Epigenetic moderators of naltrexone efficacy in reducing heavy drinking in Alcohol Use Disorder: a randomized trial.

ABSTRACT

Polymorphisms in genes associated with opioid signaling and dopamine reuptake and inactivation may moderate naltrexone efficacy in Alcohol Use Disorder (AUD), but the effects of epigenetic modification of these genes on naltrexone response are largely unexplored.

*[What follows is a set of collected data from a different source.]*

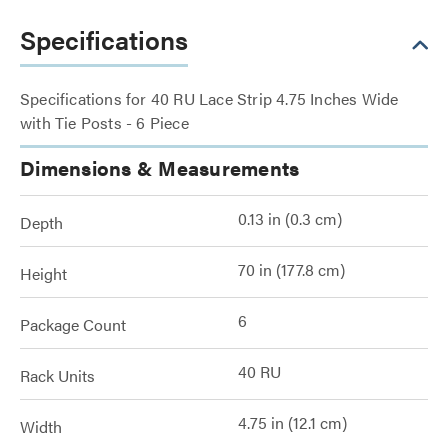
Specifications
Specifications for 40 RU Lace Strip 4.75 Inches Wide
with Tie Posts - 6 Piece
Dimensions & Measurements
0.13 in (0.3 cm)
Depth
70 in (177.8 cm)
Height
6
Package Count
40 RU
Rack Units
4.75 in (12.1 cm)
Width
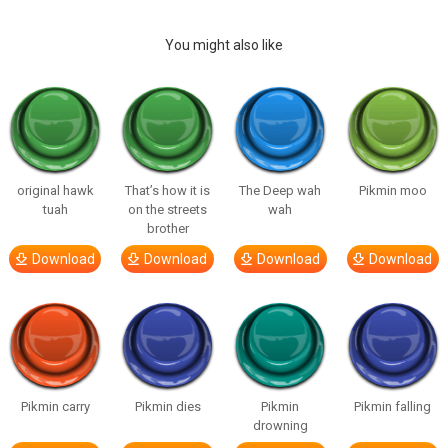
You might also like
original hawk
That’s how it is
The Deep wah
Pikmin moo
tuah
on the streets
wah
brother
Download
Download
Download
Download
Pikmin carry
Pikmin dies
Pikmin
Pikmin falling
drowning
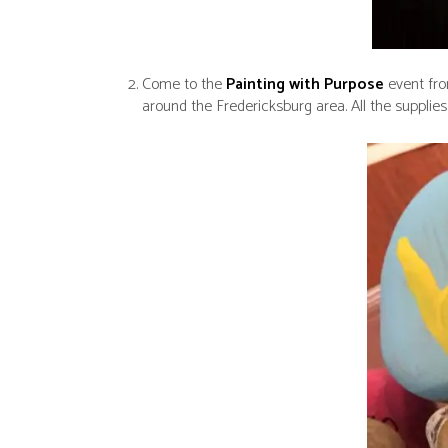
Come to the
Painting with Purpose
event fro
around the Fredericksburg area. All the supplies 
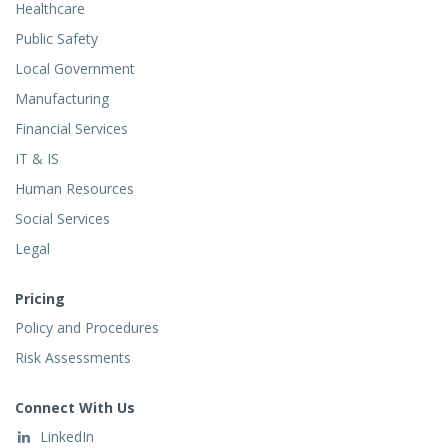
Healthcare
Public Safety
Local Government
Manufacturing
Financial Services
IT & IS
Human Resources
Social Services
Legal
Pricing
Policy and Procedures
Risk Assessments
Connect With Us
LinkedIn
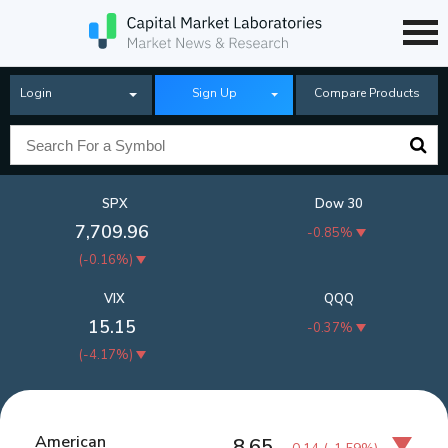
Login
Sign Up
Compare Products
SPX
Dow 30
7,709.96
-0.85%
(
-0.16%
)
VIX
QQQ
15.15
-0.37%
(
-4.17%
)
American
8.65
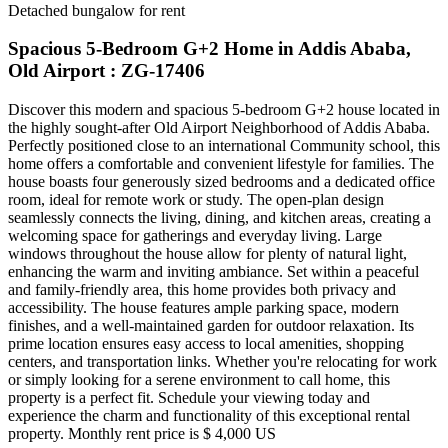
Detached bungalow for rent
Spacious 5-Bedroom G+2 Home in Addis Ababa,
Old Airport : ZG-17406
Discover this modern and spacious 5-bedroom G+2 house located in
the highly sought-after Old Airport Neighborhood of Addis Ababa.
Perfectly positioned close to an international Community school, this
home offers a comfortable and convenient lifestyle for families. The
house boasts four generously sized bedrooms and a dedicated office
room, ideal for remote work or study. The open-plan design
seamlessly connects the living, dining, and kitchen areas, creating a
welcoming space for gatherings and everyday living. Large
windows throughout the house allow for plenty of natural light,
enhancing the warm and inviting ambiance. Set within a peaceful
and family-friendly area, this home provides both privacy and
accessibility. The house features ample parking space, modern
finishes, and a well-maintained garden for outdoor relaxation. Its
prime location ensures easy access to local amenities, shopping
centers, and transportation links. Whether you're relocating for work
or simply looking for a serene environment to call home, this
property is a perfect fit. Schedule your viewing today and
experience the charm and functionality of this exceptional rental
property. Monthly rent price is $ 4,000 US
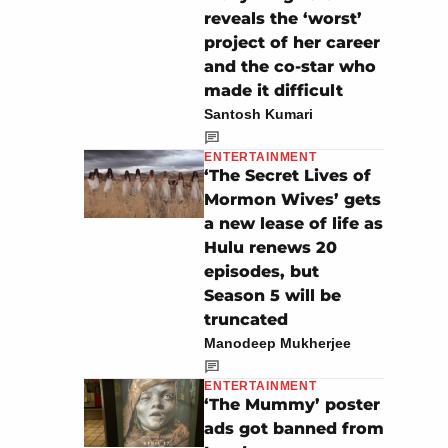
reveals the ‘worst’
project of her career
and the co-star who
made it difficult
Santosh Kumari
ENTERTAINMENT
‘The Secret Lives of
Mormon Wives’ gets
a new lease of life as
Hulu renews 20
episodes, but
Season 5 will be
truncated
Manodeep Mukherjee
ENTERTAINMENT
‘The Mummy’ poster
ads got banned from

This study tested interactions between methylation in the µ-opioid receptor (OPRM1), dopamine transporter (SLC6A3), and catechol-O-methyltransferase (COMT) genes as predictors of naltrexone effects on heavy drinking in a 16-week randomized, placebo-controlled trial among 145 treatment-seeking AUD patients. OPRM1 methylation interacted with both SLC6A3 and COMT methylation to moderate naltrexone efficacy, such that naltrexone-treated individuals with lower methylation of the OPRM1 promoter and the SLC6A3 promoter (p = 0.006), COMT promoter (p = 0.005), or SLC6A3 3' untranslated region (p = 0.004), relative to placebo and to those with higher OPRM1 and SLC6A3 or COMT methylation, had significantly fewer heavy drinking days. Epigenetic modification of opioid- and dopamine-related genes may represent a novel pharmacoepigenetic predictor of naltrexone efficacy in AUD.